──────── Data listing ────────
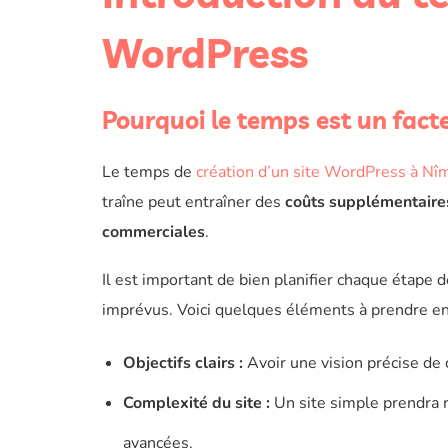
WordPress
Pourquoi le temps est un facte
Le temps de
création d’un site WordPress à Nî
traîne peut entraîner des
coûts supplémentaire
commerciales
.
Il est important de bien planifier chaque étape d
imprévus. Voici quelques éléments à prendre e
Objectifs clairs :
Avoir une vision précise de 
Complexité du site :
Un site simple prendra 
avancées.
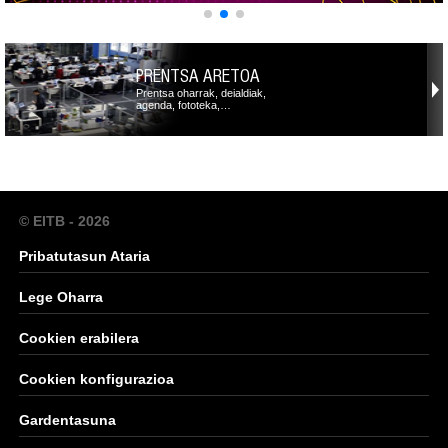
PRENTSA ARETOA
Prentsa oharrak, deialdiak,
agenda, fototeka,…
© EITB - 2026
Pribatutasun Ataria
Lege Oharra
Cookien erabilera
Cookien konfigurazioa
Gardentasuna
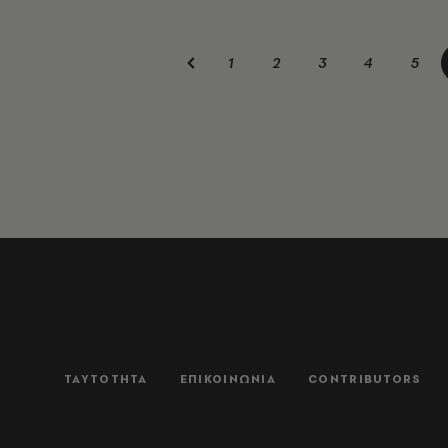
1
2
3
4
5
ΤΑΥΤΟΤΗΤΑ
ΕΠΙΚΟΙΝΩΝΙΑ
CONTRIBUTORS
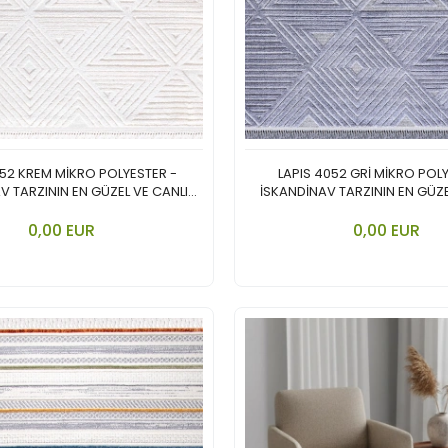
052 KREM MİKRO POLYESTER -
LAPIS 4052 GRİ MİKRO POL
V TARZININ EN GÜZEL VE CANLI
İSKANDİNAV TARZININ EN GÜZE
YORUMU.
YORUMU.
In den Warenkorb legen
In den Ware
0,00 EUR
0,00 EUR
Stück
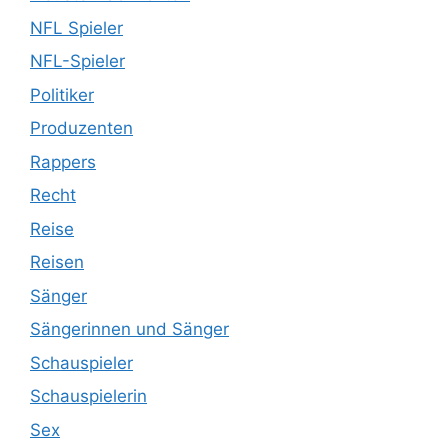
NFL Spieler
NFL-Spieler
Politiker
Produzenten
Rappers
Recht
Reise
Reisen
Sänger
Sängerinnen und Sänger
Schauspieler
Schauspielerin
Sex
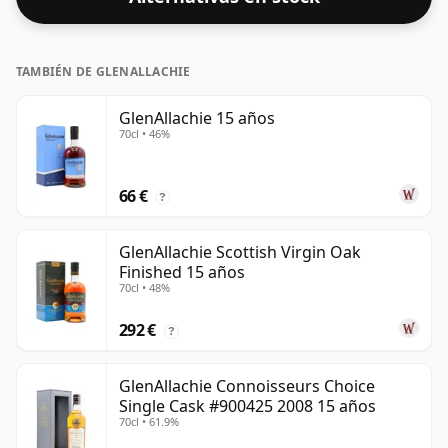
TAMBIÉN DE GLENALLACHIE
GlenAllachie 15 años
70cl • 46%
66 €
?
GlenAllachie Scottish Virgin Oak
Finished 15 años
70cl • 48%
292 €
?
GlenAllachie Connoisseurs Choice
Single Cask #900425 2008 15 años
70cl • 61.9%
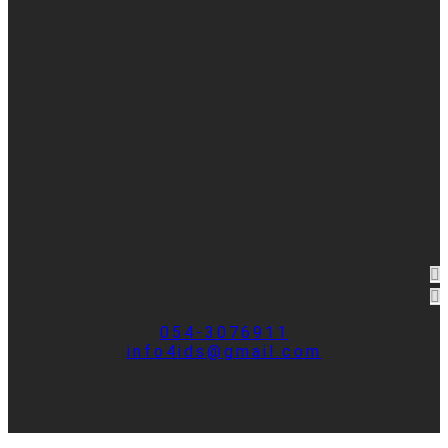
054-3076911
info4ids@gmail.com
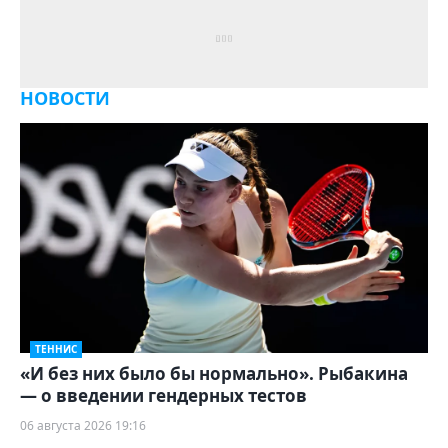
НОВОСТИ
ТЕННИС
«И без них было бы нормально». Рыбакина
— о введении гендерных тестов
06 августа 2026 19:16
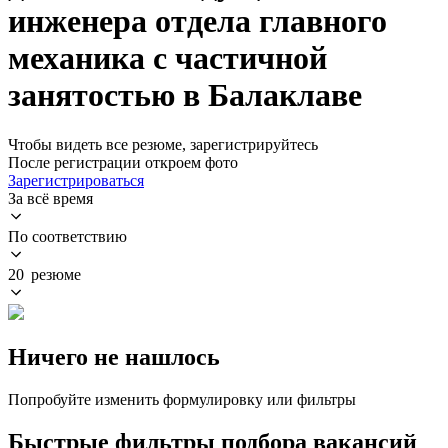
инженера отдела главного
механика с частичной
занятостью в Балаклаве
Чтобы видеть все резюме, зарегистрируйтесь
После регистрации откроем фото
Зарегистрироваться
За всё время
По соответствию
20 резюме
Ничего не нашлось
Попробуйте изменить формулировку или фильтры
Быстрые фильтры подбора вакансий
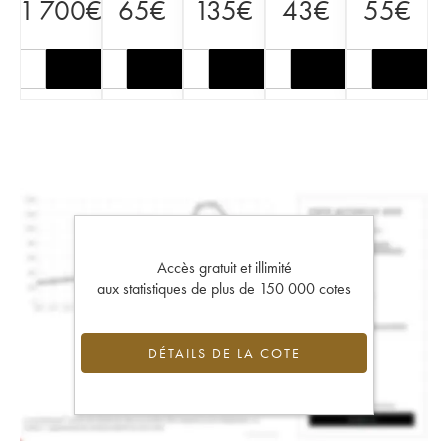
1 700
€
65
€
135
€
43
€
55
€
Accès gratuit et illimité
aux statistiques de plus de 150 000 cotes
DÉTAILS DE LA COTE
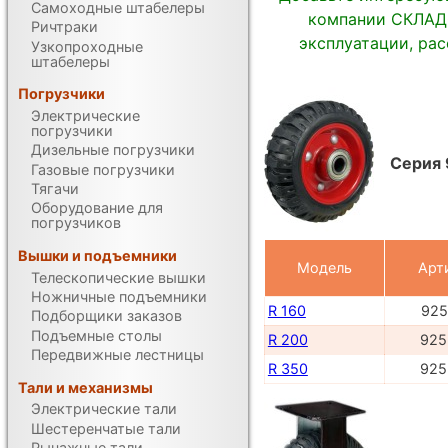
Самоходные штабелеры
компании СКЛАДС
Ричтраки
эксплуатации, ра
Узкопроходные
штабелеры
Погрузчики
Электрические
погрузчики
Дизельные погрузчики
Серия 
Газовые погрузчики
Тягачи
Оборудование для
погрузчиков
Вышки и подъемники
Модель
Арт
Телескопические вышки
Ножничные подъемники
R 160
925
Подборщики заказов
Подъемные столы
R 200
925
Передвижные лестницы
R 350
925
Тали и механизмы
Электрические тали
Шестеренчатые тали
Рычажные тали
────────
Show each line of the records above containing "резюме".

Answer to the problem:
Чтобы видеть все резюме, зарегистрируйтесь
20 резюме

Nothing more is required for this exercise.